Reihan writes:
As a concrete matter, what really matters is ... how do you feel about Wal-Mart? After all, Wal-Mart embodies the impact of free trade and of the transformation of the service economy. That part of the left that bitterly opposes Wal-Mart is in effect defending the balkanized, decentralized service economy of the past that delivered low-quality products at high prices. Now, they believe that they are in fact defending a "high-road economy," but mom-and-pops hardly represent "the high-road economy": quite the contrary.
That is, in part, right. Wal-Mart is the concrete expression of globalization, the transition from a manufacturing economy to a service economy, and a competitive strategy that relies on constantly slashing labor costs up and down the production chain. Where the specter of globalization lurks ominously and abstractly beneath your bed, Wal-Mart probably sold you your bed, your sheets, and your pillows, not to mention got you laid off from your job at Vlasic pickles. It's real, yo.
But Reihan's wrong to set up a dichotomy between the mom-and-pops and Wal-Mart. Here he's conflating two separate and unequal arguments about Wal-Mart. There's one, dealing with mom-and-pops, that's a cultural qualm. It laments the homogenization of the retail economy and the destruction of individualized, decidedly local, outlets.

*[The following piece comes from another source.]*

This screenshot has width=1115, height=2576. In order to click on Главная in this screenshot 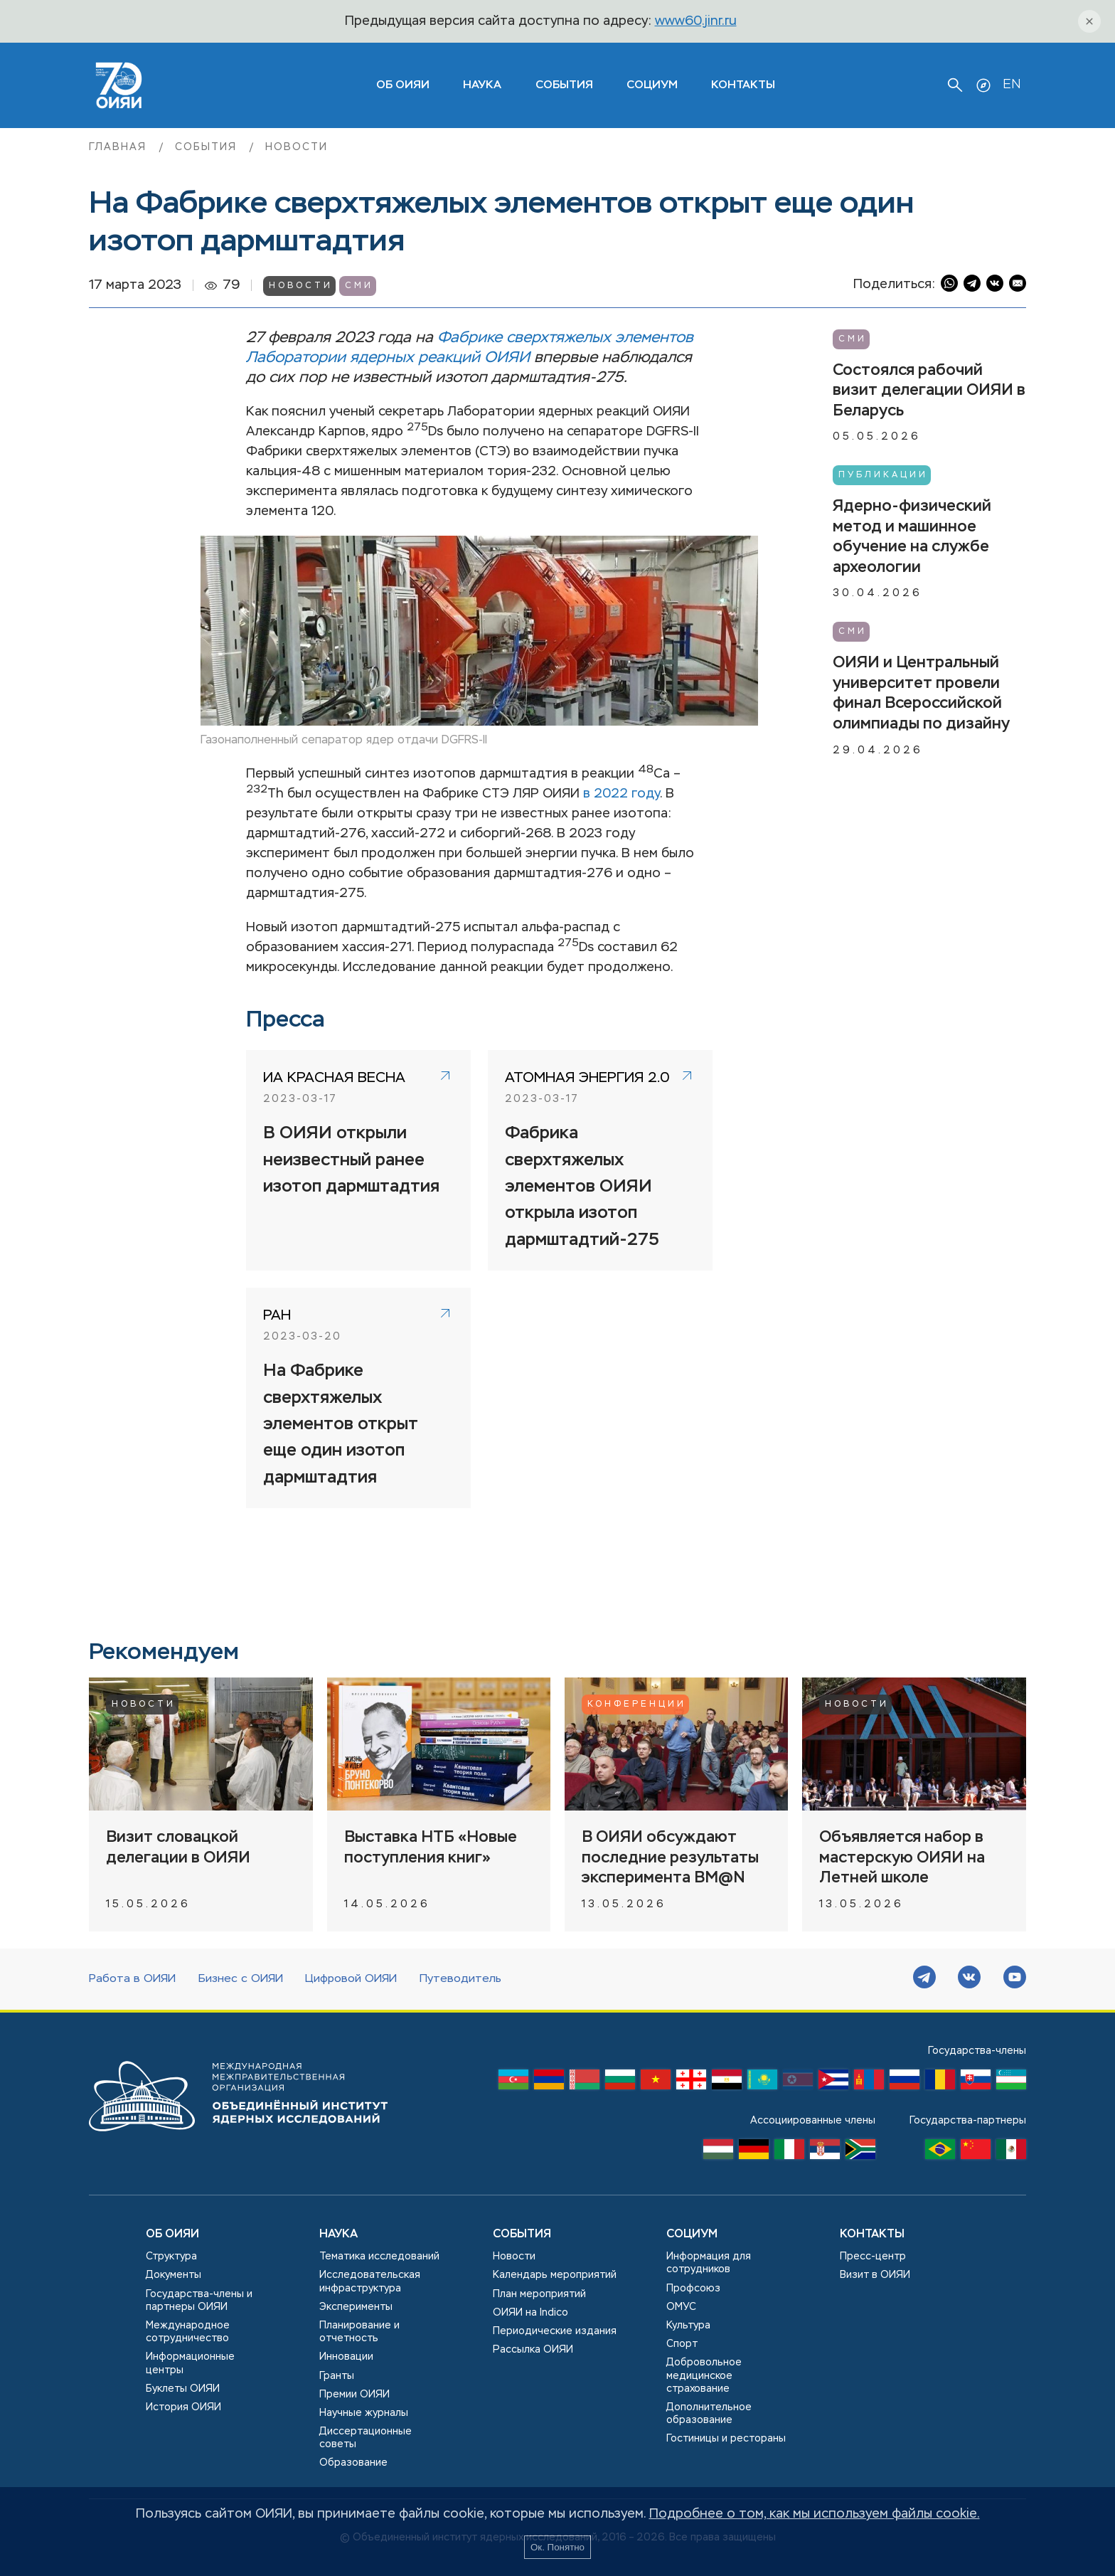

It's not an economic argument.
The second is an economic argument, perhaps best made by Barry Lynn, that frets over Wal-Mart's obsessive search for low prices, and the ripple effects that quest has on labor standards. If Wal-Mart won't let Crest raise prices a penny on toothpaste, how will they gives raises to their workers? If Wal-Mart will continually slash health benefits and rig the system to purge those who need health care, how can their competitors continue to spend the money on benefits for their employees? And on, and on. Wal-Mart is, far and away, the largest retailer in the world. Their size allows them to dictate what producers will charge and create rock-bottom prices that other retailers have to compete against, which essentially enforces Wal-Mart's low wage, low price vision on the rest of the economy.
The question, in all of this, is never "Wal-Mart or mom-and-pops," or "Wal-Mart: Yes or no?" It's whether Wal-Mart can be better. Whether their efficiencies and focus on low prices can merge with a business ethos that doesn't kneecap the middle class, screw their workers, and and create a ceaseless race to the bottom in product quality and worker standards.